Competitor SEO Analysis: Find and Close the Gaps
Competitor SEO analysis is the fastest way to compress years of trial-and-error into a focused content and link strategy. Your competitors have already run the experiments — their rankings reveal what Google rewards in your niche, which topics drive traffic, and which backlink sources matter. This guide shows how to extract those insights systematically and turn them into a concrete action plan.
Identify your real SEO competitors
Your SEO competitors are not necessarily your business competitors. They are the sites that rank for the same keywords you want to rank for. Search your primary keywords in Google and note who consistently appears in the top 5. Use Ahrefs or Semrush to enter your domain and look at the competing domains report, which shows sites with the most keyword overlap. You might compete with Wikipedia, Reddit, or industry blogs you would never consider business rivals.

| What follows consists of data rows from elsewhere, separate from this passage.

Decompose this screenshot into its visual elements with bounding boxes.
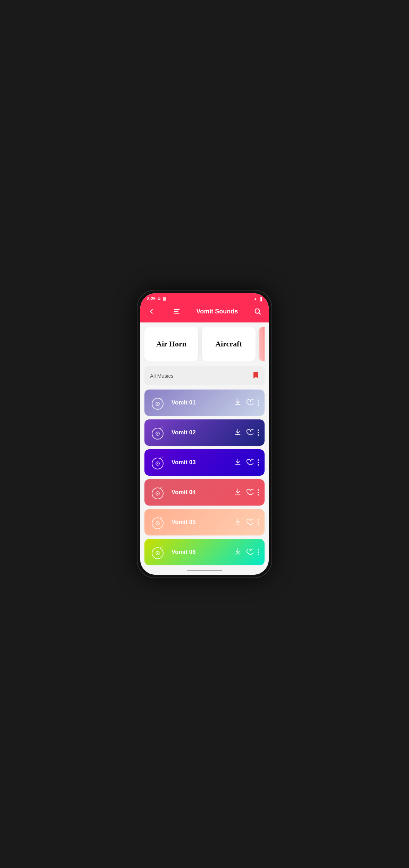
category-card-partial [259, 327, 265, 361]
sound-title-4: Vomit 04 [172, 489, 234, 496]
sound-title-1: Vomit 01 [172, 399, 234, 406]
status-bar: 8:25 ⚙ ▤ ▲ ▐ [140, 293, 269, 303]
sound-item-2[interactable]: ♪ ♩ Vomit 02 [144, 419, 265, 446]
gear-icon: ⚙ [157, 297, 161, 301]
sound-title-3: Vomit 03 [172, 459, 234, 466]
more-icon-4[interactable] [258, 489, 259, 496]
svg-point-11 [157, 433, 158, 434]
svg-rect-1 [174, 311, 178, 312]
sound-item-5[interactable]: ♪ ♩ Vomit 05 [144, 509, 265, 535]
disc-icon-4: ♪ ♩ [150, 484, 167, 501]
svg-text:♩: ♩ [161, 426, 163, 429]
sound-title-5: Vomit 05 [172, 519, 234, 526]
download-icon-6[interactable] [234, 548, 242, 557]
search-button[interactable] [252, 306, 263, 317]
heart-icon-1[interactable] [246, 398, 253, 408]
sim-icon: ▤ [162, 296, 166, 301]
sound-item-1[interactable]: ♪ ♩ Vomit 01 [144, 390, 265, 416]
menu-button[interactable] [171, 306, 182, 317]
app-header: Vomit Sounds [140, 303, 269, 322]
heart-icon-2[interactable] [246, 428, 253, 437]
heart-icon-4[interactable] [246, 488, 253, 497]
more-icon-1[interactable] [258, 400, 259, 406]
svg-point-26 [157, 523, 158, 524]
home-bar [187, 570, 222, 571]
sound-item-3[interactable]: ♪ ♩ Vomit 03 [144, 449, 265, 476]
download-icon-2[interactable] [234, 428, 242, 437]
sound-actions-6 [234, 548, 259, 557]
download-icon-1[interactable] [234, 398, 242, 408]
sound-title-2: Vomit 02 [172, 429, 234, 436]
phone-frame: 8:25 ⚙ ▤ ▲ ▐ Vomi [137, 290, 272, 578]
heart-icon-3[interactable] [246, 458, 253, 467]
sound-list: ♪ ♩ Vomit 01 [144, 390, 265, 565]
category-label-air-horn: Air Horn [156, 339, 186, 349]
heart-icon-5[interactable] [246, 518, 253, 527]
sound-title-6: Vomit 06 [172, 549, 234, 556]
sound-actions-4 [234, 488, 259, 497]
page-title: Vomit Sounds [197, 308, 238, 315]
svg-text:♩: ♩ [161, 456, 163, 459]
disc-icon-1: ♪ ♩ [150, 394, 167, 411]
sound-item-6[interactable]: ♪ ♩ Vomit 06 [144, 539, 265, 565]
main-content: Air Horn Aircraft All Musics [140, 322, 269, 566]
svg-point-21 [157, 493, 158, 494]
svg-text:♩: ♩ [161, 515, 163, 518]
svg-text:♩: ♩ [161, 545, 163, 548]
more-icon-3[interactable] [258, 459, 259, 466]
svg-rect-0 [174, 309, 180, 310]
disc-icon-2: ♪ ♩ [150, 424, 167, 441]
back-button[interactable] [146, 306, 157, 317]
status-time: 8:25 [147, 296, 156, 301]
sound-actions-2 [234, 428, 259, 437]
more-icon-2[interactable] [258, 429, 259, 436]
svg-point-16 [157, 463, 158, 464]
all-musics-bar[interactable]: All Musics [144, 366, 265, 385]
svg-text:♩: ♩ [161, 396, 163, 399]
home-indicator [140, 566, 269, 575]
category-card-air-horn[interactable]: Air Horn [144, 327, 198, 361]
bookmark-icon [253, 371, 259, 380]
sound-item-4[interactable]: ♪ ♩ Vomit 04 [144, 479, 265, 506]
download-icon-3[interactable] [234, 458, 242, 467]
all-musics-label: All Musics [150, 373, 174, 379]
download-icon-5[interactable] [234, 518, 242, 527]
status-right: ▲ ▐ [253, 297, 262, 301]
disc-icon-5: ♪ ♩ [150, 514, 167, 531]
disc-icon-6: ♪ ♩ [150, 543, 167, 561]
svg-point-31 [157, 552, 158, 554]
battery-icon: ▐ [259, 297, 262, 301]
sound-actions-1 [234, 398, 259, 408]
download-icon-4[interactable] [234, 488, 242, 497]
category-card-aircraft[interactable]: Aircraft [202, 327, 256, 361]
sound-actions-3 [234, 458, 259, 467]
svg-point-6 [157, 403, 158, 404]
status-left: 8:25 ⚙ ▤ [147, 296, 166, 301]
phone-screen: 8:25 ⚙ ▤ ▲ ▐ Vomi [140, 293, 269, 575]
heart-icon-6[interactable] [246, 548, 253, 557]
disc-icon-3: ♪ ♩ [150, 454, 167, 471]
svg-rect-2 [174, 313, 180, 313]
more-icon-5[interactable] [258, 519, 259, 525]
more-icon-6[interactable] [258, 549, 259, 555]
category-label-aircraft: Aircraft [215, 339, 242, 349]
signal-icon: ▲ [253, 297, 257, 301]
category-row: Air Horn Aircraft [144, 327, 265, 361]
svg-text:♩: ♩ [161, 485, 163, 489]
sound-actions-5 [234, 518, 259, 527]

Analyze competitor keywords
In Ahrefs, enter a competitor domain and go to Organic Keywords. Sort by traffic to see which keywords drive their most visitors. Look for: keywords they rank highly for that you do not, keywords where they rank position 5-15 (vulnerable positions you can displace), and content topics they cover extensively that you have not addressed. Export the full keyword list and filter for keywords in your topical territory with difficulty scores you can realistically target.
Find their best content
Sort competitor organic pages by traffic to find their highest-performing content. This tells you which topics Google rewards in your niche. Analyze these pages: how comprehensive are they, what unique angle do they take, what media do they use, how long are they, what questions do they answer. Your goal is not to copy them but to understand the bar and create something that covers the topic more thoroughly or from a better angle.
Audit their backlinks
In Ahrefs Site Explorer for a competitor, go to Backlinks and sort by domain rating descending. Look for: high-authority sites linking to their content that you could pitch for similar coverage, resource pages and directories linking to them that you could also be listed on, broken backlinks pointing to their old content that you could replace with a redirect pitch. The sites linking to multiple competitors in your niche are your highest-priority link targets.
Find their content gaps
Ahrefs Content Gap tool takes your domain and multiple competitor domains as input and shows keywords all competitors rank for that you do not. This is the fastest way to find proven topics you are missing. Filter by volume and difficulty to prioritize. Any topic where 3-4 competitors all rank well but you do not is a confirmed gap worth filling.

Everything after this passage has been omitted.